Optimizing code
1. Introduction
This chapter mentions a few techniques you can use to optimize code for the DS specifically, not general techniques that apply to all code in general.
2. Profiling code
Before you try to optimize any code, you should make sure you can compare how fast the old and new versions are. There are a few options you can use depending on the level of accuracy you want:
-
Create an FPS counter and look for framerate drops. This is only useful for applications that are really slow and sometimes go below 60 FPS.
-
Check the value of
REG_VCOUNTwhen you start running the code you want to profile, and after the code has finished. The difference is the number of scanlines that the code has needed to run. This isn’t very accurate, but it can be good enough in many cases. For example, you could use it to see how much time per frame you require to simulate the physics of your game and how much time is spent rendering the graphics. This kind of things usually take a significant amount of time per frame, so you may see that your code takes tens of scanlines to finish. -
Use hardware timers to calculate how much time some code needs to run to the maximum accuraccy supported by the DS. This can be used to measure everything, from single functions to how long your game loop runs for. Libnds has a few functions to help you do this:
-
cpuStartTiming(0)starts two timers running in cascade mode. If you select timer 0, it will use timers 0 and 1. -
cpuEndTiming()stops the timers and returns the number of timer ticks that have passed sincecpuStartTiming(). You can usetimerTicks2usec()to convert it to microseconds if you want.
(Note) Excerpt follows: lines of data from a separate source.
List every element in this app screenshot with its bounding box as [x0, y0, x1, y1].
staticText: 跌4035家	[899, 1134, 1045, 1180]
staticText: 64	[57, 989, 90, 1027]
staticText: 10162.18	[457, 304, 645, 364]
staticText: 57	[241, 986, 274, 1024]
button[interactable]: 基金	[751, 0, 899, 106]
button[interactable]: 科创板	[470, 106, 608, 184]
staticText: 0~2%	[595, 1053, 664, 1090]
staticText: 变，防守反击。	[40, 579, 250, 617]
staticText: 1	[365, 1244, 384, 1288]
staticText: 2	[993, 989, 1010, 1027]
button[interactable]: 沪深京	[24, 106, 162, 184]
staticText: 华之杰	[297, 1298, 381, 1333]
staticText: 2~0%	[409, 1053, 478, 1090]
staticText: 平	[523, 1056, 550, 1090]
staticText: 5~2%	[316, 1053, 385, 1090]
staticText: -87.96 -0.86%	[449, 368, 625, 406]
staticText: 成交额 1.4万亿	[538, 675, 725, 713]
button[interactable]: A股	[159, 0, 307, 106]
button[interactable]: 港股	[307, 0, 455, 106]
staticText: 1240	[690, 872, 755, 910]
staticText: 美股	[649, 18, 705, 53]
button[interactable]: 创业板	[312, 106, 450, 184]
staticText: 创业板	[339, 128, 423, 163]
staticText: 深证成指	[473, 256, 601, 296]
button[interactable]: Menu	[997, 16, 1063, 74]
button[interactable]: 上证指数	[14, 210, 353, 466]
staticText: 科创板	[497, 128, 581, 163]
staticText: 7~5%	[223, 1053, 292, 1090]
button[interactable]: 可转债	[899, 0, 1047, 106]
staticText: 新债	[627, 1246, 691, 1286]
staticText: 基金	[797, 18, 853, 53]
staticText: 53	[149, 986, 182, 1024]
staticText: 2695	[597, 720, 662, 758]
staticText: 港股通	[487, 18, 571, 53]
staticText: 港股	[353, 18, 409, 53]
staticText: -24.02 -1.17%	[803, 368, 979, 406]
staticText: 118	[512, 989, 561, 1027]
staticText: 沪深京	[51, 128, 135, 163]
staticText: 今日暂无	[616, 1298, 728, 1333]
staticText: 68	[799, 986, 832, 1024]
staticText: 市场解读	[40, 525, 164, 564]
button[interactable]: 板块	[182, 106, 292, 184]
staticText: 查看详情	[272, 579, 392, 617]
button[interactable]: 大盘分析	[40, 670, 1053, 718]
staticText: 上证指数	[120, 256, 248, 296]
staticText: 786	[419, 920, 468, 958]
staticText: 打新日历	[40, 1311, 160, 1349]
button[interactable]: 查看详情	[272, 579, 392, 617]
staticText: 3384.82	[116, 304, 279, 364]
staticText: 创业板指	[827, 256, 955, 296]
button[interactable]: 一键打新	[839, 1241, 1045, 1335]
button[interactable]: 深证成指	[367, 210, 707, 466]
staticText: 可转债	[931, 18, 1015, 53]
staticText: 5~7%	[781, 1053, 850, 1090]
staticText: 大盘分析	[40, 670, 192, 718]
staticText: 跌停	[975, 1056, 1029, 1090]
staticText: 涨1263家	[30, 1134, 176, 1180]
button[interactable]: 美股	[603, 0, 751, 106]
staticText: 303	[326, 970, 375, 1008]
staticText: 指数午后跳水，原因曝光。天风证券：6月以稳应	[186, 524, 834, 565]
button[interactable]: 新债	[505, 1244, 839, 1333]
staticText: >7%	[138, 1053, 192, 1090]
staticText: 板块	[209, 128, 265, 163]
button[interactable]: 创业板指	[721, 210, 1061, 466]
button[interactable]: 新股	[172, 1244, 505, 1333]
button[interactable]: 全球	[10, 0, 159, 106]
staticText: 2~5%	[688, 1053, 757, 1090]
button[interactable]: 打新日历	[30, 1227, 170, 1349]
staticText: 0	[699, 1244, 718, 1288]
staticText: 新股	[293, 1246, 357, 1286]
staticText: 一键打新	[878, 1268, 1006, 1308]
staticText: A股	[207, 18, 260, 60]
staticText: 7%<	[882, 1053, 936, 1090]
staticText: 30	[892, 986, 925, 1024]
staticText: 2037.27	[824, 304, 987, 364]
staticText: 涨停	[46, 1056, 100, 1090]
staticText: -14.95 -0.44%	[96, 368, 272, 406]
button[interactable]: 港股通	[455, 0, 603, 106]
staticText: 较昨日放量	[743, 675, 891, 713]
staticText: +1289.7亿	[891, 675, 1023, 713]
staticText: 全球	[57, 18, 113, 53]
You can see an example of using this system here:
examples/time/profiling -
3. ARM/Thumb CPU modes
By default BlocksDS asks GCC to compile all code as Thumb code, not ARM. The two CPU modes have a few differences:
ARM:
- Instructions are 32-bit wide.
- All instructions can be executed conditionally.
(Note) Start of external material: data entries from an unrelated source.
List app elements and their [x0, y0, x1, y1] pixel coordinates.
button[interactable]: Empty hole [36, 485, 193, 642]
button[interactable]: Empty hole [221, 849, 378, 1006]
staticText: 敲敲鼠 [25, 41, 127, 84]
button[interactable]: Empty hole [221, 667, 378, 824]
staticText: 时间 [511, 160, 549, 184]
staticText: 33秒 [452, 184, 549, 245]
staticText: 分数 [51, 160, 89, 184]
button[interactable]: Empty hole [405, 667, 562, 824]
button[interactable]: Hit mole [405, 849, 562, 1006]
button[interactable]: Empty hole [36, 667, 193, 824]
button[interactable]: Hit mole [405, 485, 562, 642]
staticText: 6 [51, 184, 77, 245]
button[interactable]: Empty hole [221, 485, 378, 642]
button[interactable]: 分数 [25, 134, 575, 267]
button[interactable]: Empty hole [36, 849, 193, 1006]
- It supports multiplications from 32-bit wide operands into a 64-bit wide result. This is also used by compilers to optimize divisions by constants.
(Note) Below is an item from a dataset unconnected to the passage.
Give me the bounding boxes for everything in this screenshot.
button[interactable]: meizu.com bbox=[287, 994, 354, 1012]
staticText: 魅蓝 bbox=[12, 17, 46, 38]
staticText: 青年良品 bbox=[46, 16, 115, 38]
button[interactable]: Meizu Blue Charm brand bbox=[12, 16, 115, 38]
- All CPU registers are treated equally.
- The CPU mode and status can be changed in this mode.
Thumb:
- Instructions are 16-bit wide.
- The only conditional instructions are jumps.
- Multiplications have a 32-bit wide result.
- Registers
r0tor7are more convenient to use than the rest. - The CPU mode and status can’t be changed.
In general, this means that ARM code can do more things per instruction, but at a cost of needing more space for the code. Reading code from memory takes time, so the extra size of ARM functions needs to be considered when switching functions from Thumb to ARM.
The ARM9 has an instruction cache, so keeping your code small can speed it up significantly: the cache will have to swap code in and out less frequently. Also, the ARM9 has ITCM, where you can place code that needs to be particularly fast. If you want more details, check the chapter about the TCM and cache.
There are two options to tell GCC to build your code as ARM:
-
You can tag the implementation of your functions with
ARM_CODE. The default is Thumb, which is equivalent to usingTHUMB_CODE:ARM_CODE int test_function(int a, int b) { return a + b; } THUMB_CODE int test_function2(int a, int b) { return a + b; } -
If you’re using the default makefiles of BlocksDS You can rename your
.cand.cppfiles to.arm.cand.arm.cpp. All the code in that file will be built as ARM (unlessTHUMB_CODEis used).
When should you use ARM code?
- You have a function that does a lot of multiplications (for example, for 3D graphics) that runs very frequently.
- You have a big and complicated function with many variables that needs to be very fast.
However, making GCC build your functions as ARM won’t always make your code faster. Very simple functions won’t benefit from it, or functions that are executed very rarely. Sometimes, moving your Thumb functions to ITCM is enough to make it fast, and building it as ARM won’t help that much.
Remember to always profile your code before and after making this kind of changes. Optimizing rarely used functions isn’t useful. Optimizing your most frequently used functions will have a very big effect.